GFP-TPX (319-715) is sufficient to localize GST-Xklp2-tail to the center of centrosomal asters. Purified centrosomes were incubated for 30 min in TPX2-depleted or mock-depleted mitotic egg extracts containing GST-Xklp2 tail (2 μM) and GFP-TPX2 fragments (0.1 μM). GST-Xklp2-tail was detected with an anti-GST antibody. Microtubules are in red, and the GST-Xklp2 tail in green. Bar, 10 μm.

Figure 9.

GFP-TPX (319-715) rescues spindle assembly around sperm nuclei and DNA-coated beads in TPX2-depleted extract. (A) Morphology of spindles assembled around sperm nuclei in mock-depleted extract and in TPX2-depleted extract to which buffer, GFP-TPX2 full length, GFP-TPX (241-715), or GFP-TPX (319-715) was added. Microtubules are in red, chromatin in blue, and the GFP-proteins in green. Bar, 10 μm. (B) Quantification of the different types of structures formed under various depletion and add-back conditions as in A. Blue bars, normal spindles; red bars, multipolar spindles; green bars, bipolar spindles with low microtubule density; and yellow bars, monopolar spindles. The experiment was performed in three different egg extracts.
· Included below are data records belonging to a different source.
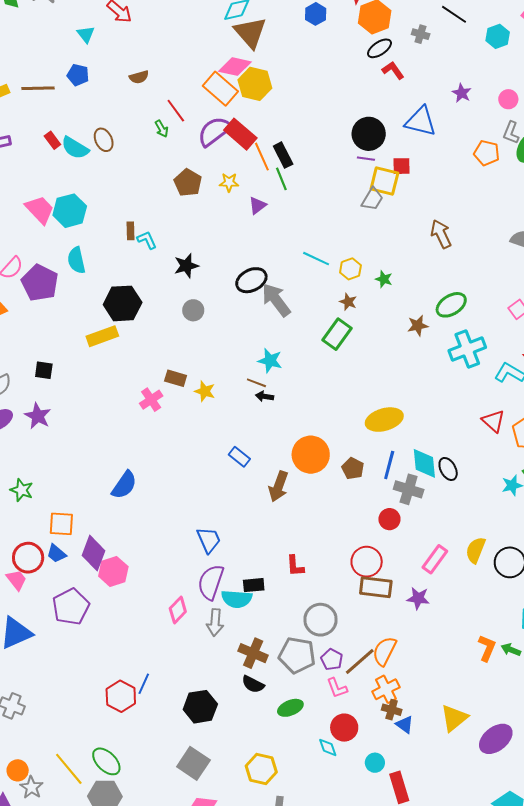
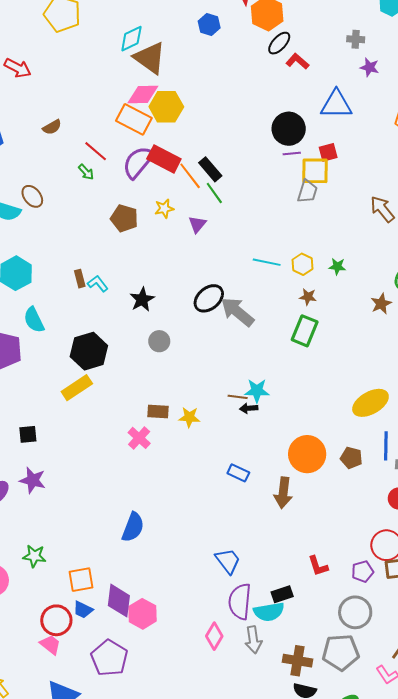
gray cross: (421, 34) -> (356, 39), moved
cyan star: (270, 361) -> (257, 391), moved
purple pentagon: (332, 660) -> (363, 572), moved, turned -30

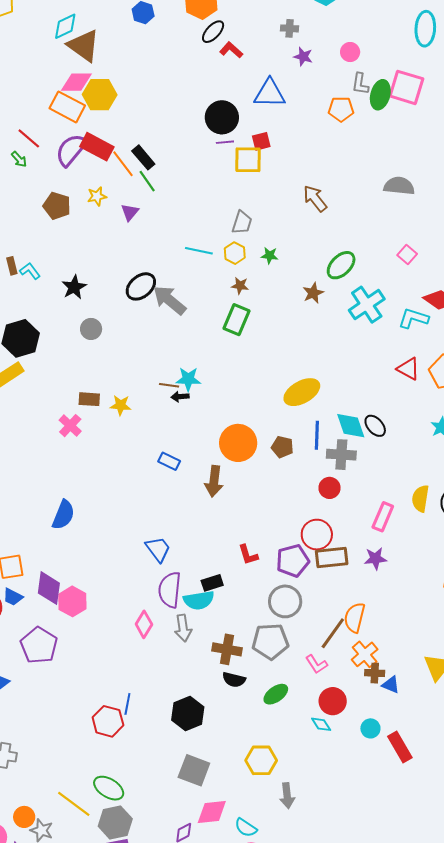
gray trapezoid: (307, 191) -> (242, 222), moved
purple pentagon: (363, 572) -> (293, 561), size x1.5

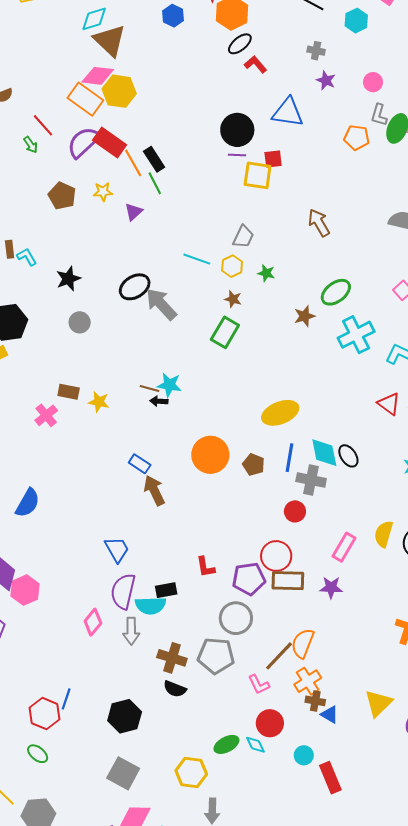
brown arrow: (214, 481) -> (154, 490), moved, turned 140
green ellipse: (276, 694) -> (226, 744), moved
green ellipse: (109, 788) -> (38, 754), moved, size x0.7

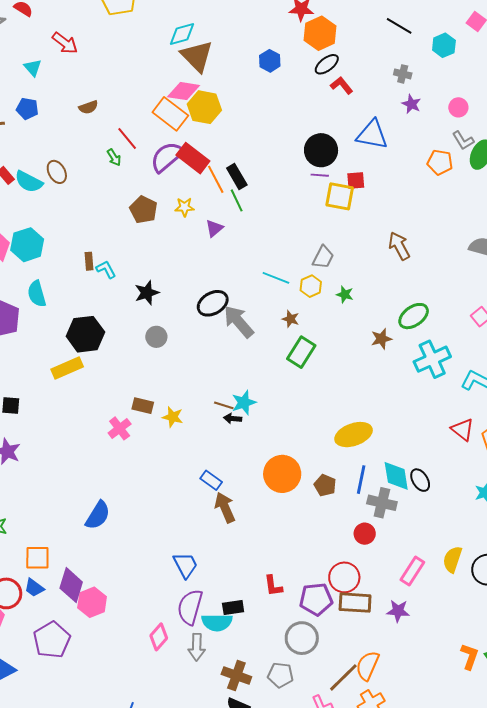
blue hexagon: (173, 16) -> (270, 61), moved
gray L-shape: (379, 115) -> (463, 140), turned -50
brown star: (233, 299) -> (291, 319), moved
cyan star: (169, 385) -> (244, 403), turned -30
gray pentagon: (216, 656) -> (280, 675), size x0.7

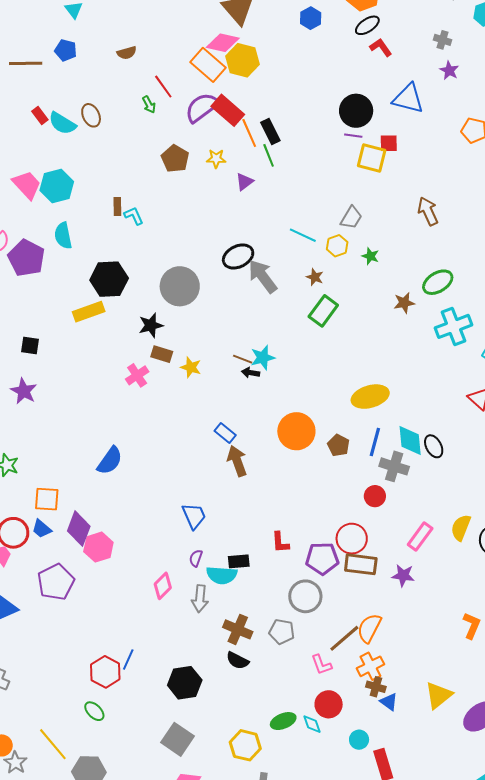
black star: (147, 293) -> (151, 325), moved
gray circle: (156, 337) -> (180, 286), size x1.8
purple semicircle: (190, 607) -> (196, 558), size x0.5

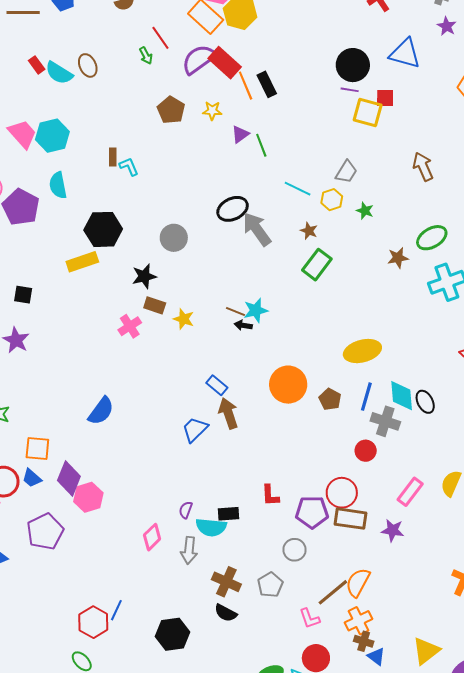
green line: (269, 155) -> (261, 145), moved
gray circle: (180, 286) -> (174, 238), size x0.7
blue trapezoid: (194, 516) -> (195, 429), moved, turned -112
gray circle: (305, 596) -> (295, 550), size x0.7
gray pentagon: (282, 632) -> (270, 585), turned 30

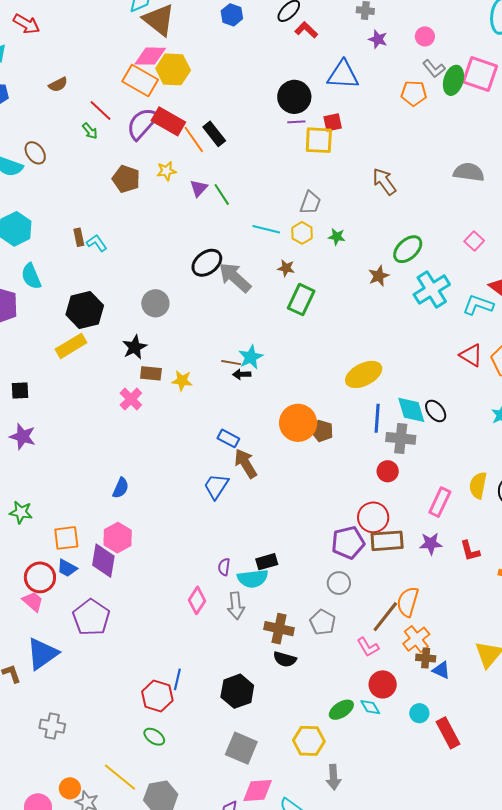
brown pentagon: (330, 399) -> (322, 431), moved
blue semicircle: (101, 411) -> (121, 488), size x0.7
red L-shape: (270, 495) -> (470, 551), moved
pink hexagon: (88, 497) -> (118, 538), moved

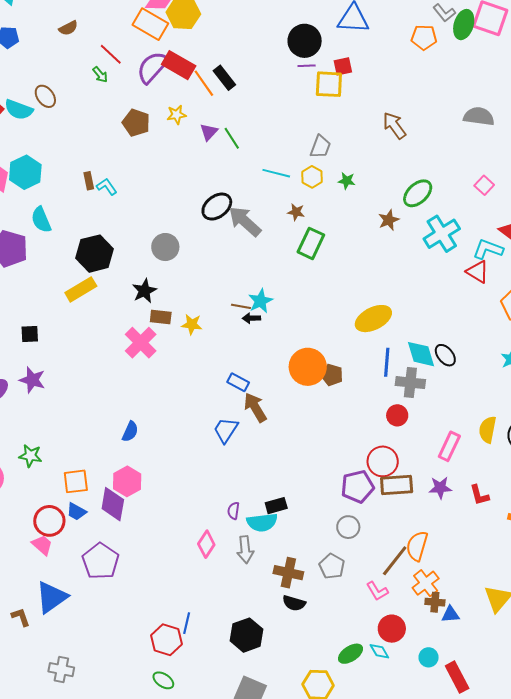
red triangle: (471, 355) -> (478, 272), moved
pink cross: (131, 399) -> (141, 343), size x1.4
blue triangle: (441, 670) -> (451, 614), turned -30

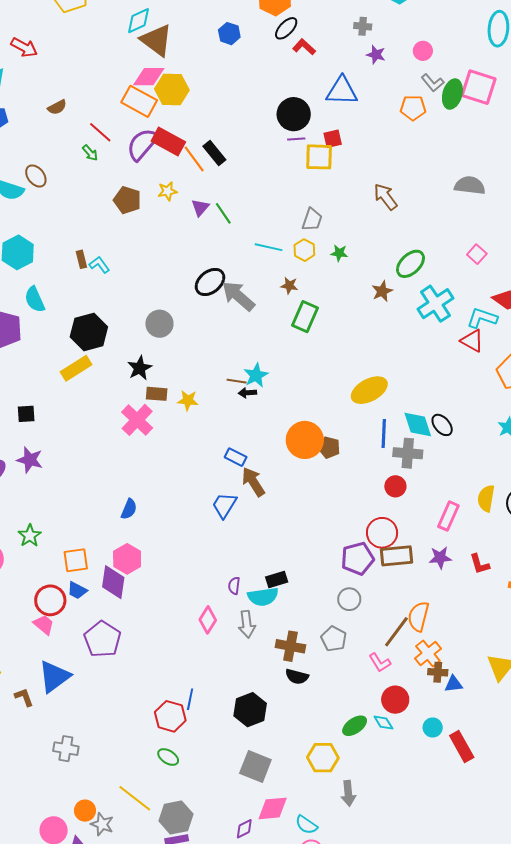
green star: (30, 456) -> (30, 536), turned 30

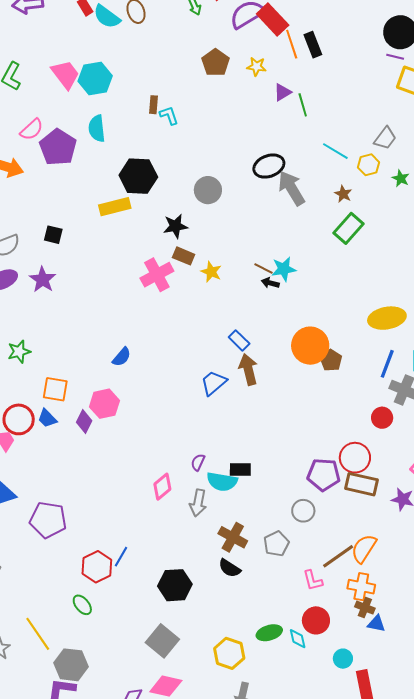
purple diamond: (113, 582) -> (84, 422), size x0.7
purple pentagon: (102, 639) -> (48, 520), moved, turned 30
orange cross: (428, 653) -> (361, 587), turned 32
The bars represent the SD. (C) Morphology of spindles assembled around DNA-coated beads in mock-depleted extract and in TPX2-depleted extract to which buffer, GFP-TPX2 full length, GFP-TPX (241-715), or GFP-TPX (319-715) was added. Microtubules are in red, chromatin in blue, and the GFP-proteins in green. Bar, 10 μm. (D) Quantification of different types of structures formed under the various depletion and addback conditions as in B. Magenta bars, normal spindles; green bars, beads without microtubules; and yellow bars, monopolar spindles. The experiment was performed in two different egg extracts. The bars correspond to the variance between the two experiments.